I welcomed Obama’s “DREAM decree,” which just took effect on August 15th, with an article at The American entitled “A Face for the Faceless.” In it, I celebrated the career of Jose Antonio Vargas (life story, blog posts about him on Open Borders), characterizing his stance and that of the movement he is leading as civil disobedience:
By coming out publicly, Jose Antonio Vargas and many others have transformed the lawbreaking of illegal immigration into something heroic—civil disobedience. They have become, to adapt an exquisite phrase from writer David Bentley Hart, “a face for the faceless.”
Hart, describing the impact of Christianity on the culture of the late Roman Empire, writes that “to the literate classes of late antiquity … a rustic could not possibly have been a worthy object of a well-bred man’s sympathy,” and that the story, in the Gospels, of Peter weeping after he denied Christ on the eve of the Crucifixion, would “likely have seemed like an aesthetic mistake.” By contrast, in the Gospels and other Christian texts, “we see something beginning to emerge from darkness into full visibility, arguably for the first time in history: the human person as such, invested with an intrinsic and inviolable dignity, and possessed of an infinite value.” (Hart, p. 167)
To feel human sympathy for someone makes it much harder to abuse, exploit, or brutalize them, or in general, to do unto them as one would not have others do unto oneself. Over time, though sometimes with terrible tardiness, this new appreciation of human dignity has altered man and society, making charity more urgent and beautiful, making slavery first anomalous and then untenable.

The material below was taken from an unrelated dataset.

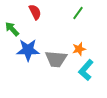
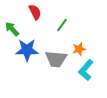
green line: moved 16 px left, 12 px down
blue star: moved 1 px left
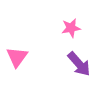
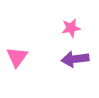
purple arrow: moved 4 px left, 5 px up; rotated 124 degrees clockwise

I also explore the charge that Obama’s DREAM decree is a violation of the principle of “rule of law”:
There is a logic within this argument, however, that is important to understand. Immigration restrictionism, carried to its logical extreme, must strip away from the concept of national identity everything that makes it human—the jokes, the food and fun and faith, the affection for places and festivals, peculiarities of speech and manners, the distinctive virtues and loyalties, the community and the economy, the custom and tradition—leaving nothing but a legal construct, the paper.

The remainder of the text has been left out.